The key to writing a novel for me, the actual HOW, is not stopping when you get stuck.
Creativity ebbs and flows, this is true, but you can work around its tempestuous nature.
Do not sit around waiting for the muse to strike again. You may end up waiting a long time.
I was thinking about this recently and how I actually wrote my story. It still amazes me that I completed that first draft last year.

Seasonal Writing and Creativity
Using the seasons to guide your writing (or whatever your creative project is) means following what the seasons are doing. Going with the flow and your own nature rather than against it. I don’t mean being inspired by cherry blossom and lambs in Spring. Although if that is your thing then go for it.

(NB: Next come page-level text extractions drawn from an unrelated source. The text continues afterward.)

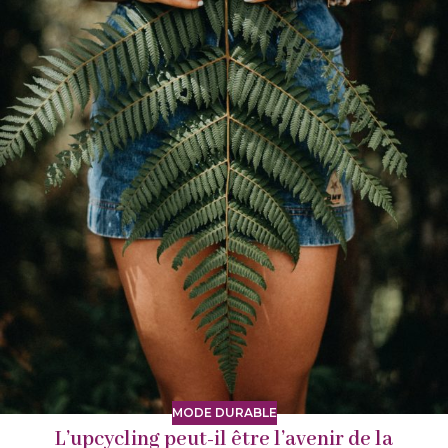
MODE DURABLE
L’upcycling peut-il être l’avenir de la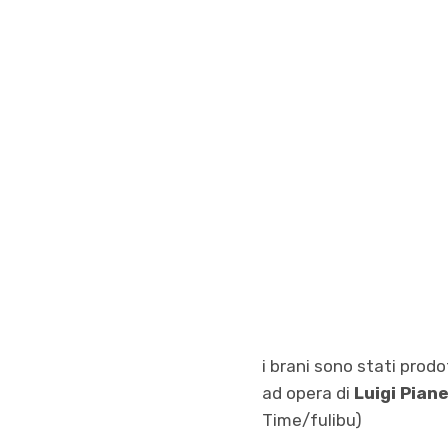
i brani sono stati prodo
ad opera di
Luigi Pian
Time/fulibu)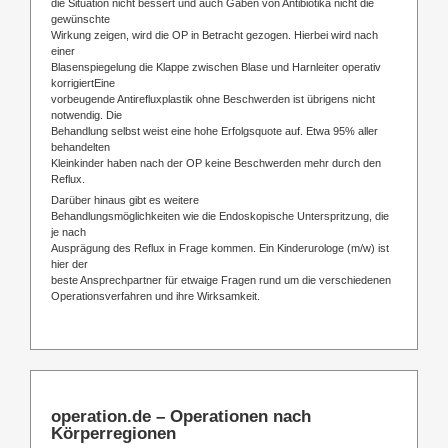
die Situation nicht bessert und auch Gaben von Antibiotika nicht die
gewünschte
Wirkung zeigen, wird die OP in Betracht gezogen. Hierbei wird nach
einer
Blasenspiegelung die Klappe zwischen Blase und Harnleiter operativ
korrigiertEine
vorbeugende Antirefluxplastik ohne Beschwerden ist übrigens nicht
notwendig. Die
Behandlung selbst weist eine hohe Erfolgsquote auf. Etwa 95% aller
behandelten
Kleinkinder haben nach der OP keine Beschwerden mehr durch den
Reflux.
Darüber hinaus gibt es weitere
Behandlungsmöglichkeiten wie die Endoskopische Unterspritzung, die
je nach
Ausprägung des Reflux in Frage kommen. Ein Kinderurologe (m/w) ist
hier der
beste Ansprechpartner für etwaige Fragen rund um die verschiedenen
Operationsverfahren und ihre Wirksamkeit.
operation.de – Operationen nach
Körperregionen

What I mean, goes a bit like this;
Summer- New ideas in bloom… reset yourself/evaluate/reform your work
Autumn– Planning/sowing the plot seeds/perhaps a few key scenes or practise versions of your Thing.
Winter– The bulk of the work. Retreat into it, hermit style.
Spring– Finish/ possibly share. Get back outside. The cycle begins again.
The three things that work for me when I get stuck are;
- Don’t stop writing. I really believe not stopping is key
- Write something completely different
- Skipping the bit I’m stuck on and move to another scene in the story
For me, writing something completely different means coming back here, to the blog where I’m writing in my own voice about my own life. Or perhaps a bit of freelance lifestyle work.
The other thing that helps when I get stuck in a section of plot point is to skip ahead in the story, to a different scene. Or even skip back and add a scene that helps build your character, as it’s often when you don’t know your characters well enough that these sticking points occur, as I’ve found out.
Write in winter, the colder, darker months.
When the sun finally comes out and Spring arrives, you won’t want to be stuck inside working on your laptop (northern hemisphere friends obviously). Taking my laptop outside has never worked for me, too much reflection and glare on the screen.
In an ideal world, you’d be writing your novel during late Autumn and through Winter and be finishing the first draft in Spring.
Then, edit in Summer when you can have the first draft printed off,. Then you have the ability to get your red pen out in a beer garden, on the beach, at your holiday home or at the playground whilst your kids’ monkey around.
Writing suits the dark, editing is where you can bring out the story into the light.
What better time than summer. Lazier, longer days allow the mind to rest and get creative
By the time October rolls around you’ll be ready for writing your second draft, or a new project, and so the seasonal writing cycle repeats.
Think about this;
If you wrote 500 words every day from the end of October to mid-April of the following year you’d have the first draft of a novel at around 80,000 words.
It sounds doable when I put it like that doesn’t it?